We are singing the same hymn again, namely, another quote from Sun Tzu!
What we are trying to say here is that sustainability does not need to compete with the other priorities in software development and operations. If you are a glass-half-full kind of person, the utopia for green software advocates really is a flowery garden where everything coexists in harmony.
We argue that green software practices should be integrated into everything we build, manage, and operate. In fact, they should not merely be integrated but should also serve as the foundation.
Our stance should not come as a surprise to you (unless Chapter 11 is the first chapter you're reading). The very bad news is our beautiful planet is currently facing significant challenges: we are experiencing out-of-the-ordinary droughts, unexpected storms, and record-breaking temperatures every day. The fortunate news for us is that in our industry, a shift to sustainability is aligned with our other priorities. Being green is about being efficient, which means faster and cheaper software, which, as we have seen, can be used to increase security and resilience and thus reduce risk.
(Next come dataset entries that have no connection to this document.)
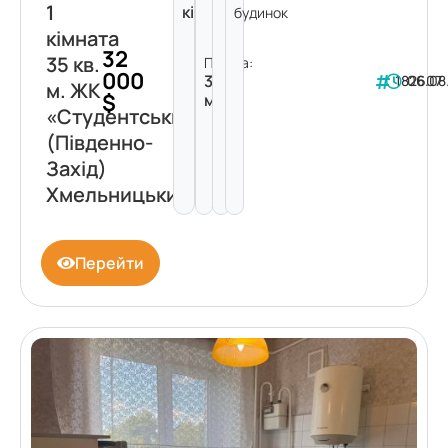
1
кімната
будинок
кімната
32
35 кв.
Площа:
000
35
182607
06.08
м. ЖК
$
м²
«Студентський»
(Південно-
Захід)
Хмельницький
Перейти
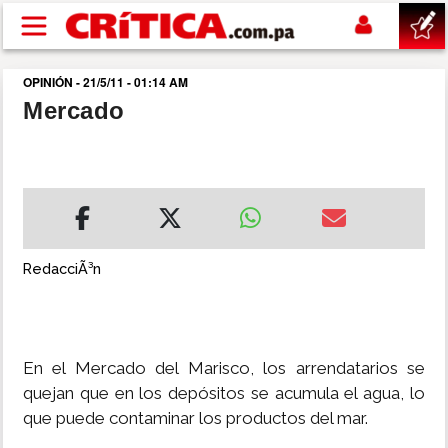
Pasar al contenido principal
OPINIÓN - 21/5/11 - 01:14 AM
buscar
Mercado
SUCESOS
NACIONAL
POLÍTICA
RedacciÃ³n
SHOW
En el Mercado del Marisco, los arrendatarios se
DEPORTES
quejan que en los depósitos se acumula el agua, lo
que puede contaminar los productos del mar.
MUNDO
We have now dedicated substantial time to drawing parallels between sustainability and other tech priorities. For example, if you are engaging in conversations with your data team or Chief Data Officer (CDO), you should absolutely seize the opportunity to highlight the strong connection between green software and data engineering.
The strategy of highlighting the alignment between green software and other priorities offers an alternative approach to raising awareness of this crucial topic. While doom and gloom tactics may have been productive in the past, they are no longer the most practical option, especially when budgets are tight. We need to show that being green is an opportunity to build better software, not merely a cost.
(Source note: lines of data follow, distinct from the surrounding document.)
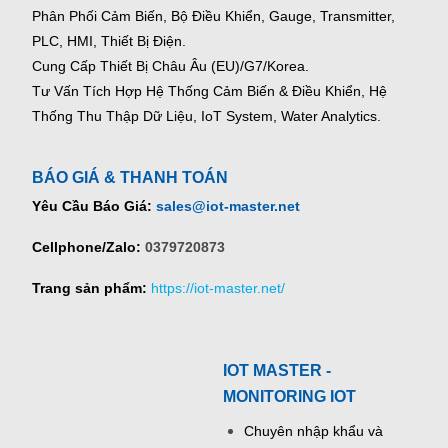
Phân Phối Cảm Biến, Bộ Điều Khiển, Gauge,
Transmitter,
PLC, HMI, Thiết Bị Điện.
Cung Cấp Thiết Bị Châu Âu (EU)/G7/Korea.
Tư Vấn Tích Hợp Hệ Thống Cảm Biến & Điều Khiển, Hệ
Thống Thu Thập Dữ Liệu, IoT System, Water Analytics.
BÁO GIÁ & THANH TOÁN
Yêu Cầu Báo Giá:
sales@iot-master.net
Cellphone/Zalo:
0379720873
Trang sản phẩm:
https://iot-master.net/
IOT MASTER -
MONITORING IOT
Chuyên nhập khẩu và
We firmly believe that presenting green tech in the following ascending order (depending on your level of maturity, as explained in Chapter 12) will give you a massive leg up!
Carbon efficiency can be achieved through applying existing best practice design principles such as the ones associated with performance and cost-cutting.
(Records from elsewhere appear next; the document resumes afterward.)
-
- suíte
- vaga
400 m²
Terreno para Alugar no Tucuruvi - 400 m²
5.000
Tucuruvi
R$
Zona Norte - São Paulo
Green software is not an ivory tower; it’s part of many other well-defined pillars of consideration in computing; hence, it does not require an entirely new stream of workflow.
Software will benefit from carbon efficiency being integrated into it from the outset. Therefore, sustainability should be considered a fundamental aspect of all software products and decision-making processes.
Much like everything in software engineering, careful thought is required. Striking the right balance, making the correct compromises, and determining precisely what is required from both a functional and non-functional perspective will enable you to create a product that is budget-friendly, reliable, performant, secure, as well as being environmentally friendly.
You're all set! We hope this roller coaster ride of a chapter hasn't left you weary.
Our goal was to shed light on the once-not-so-obvious similarities between the design principles of sustainability and other critical aspects of software engineering. We've covered five selected areas with a couple of guidelines, along with real-world analogies. We have no doubt that you are now capable of conducting similar exercises for any other area of concern you see fit (you can do it!)!
While we fully acknowledge that integrating sustainability into any software system isn't smooth sailing, it's worth noting that adding the challenge of convincing others that it's a priority, especially during economic downturns, is like navigating a small boat through a storm at sea.
However, we have complete faith that, with the journey we've taken you on in this chapter, you are now well-prepared to engage in conversations with everyone around you about integrating sustainability from the get-go.
Implementing sustainability early not only has numerous positive side effects but also might prove to be less challenging than you initially thought. (Thanks to all the best practice pioneers who have paved the way for green software.)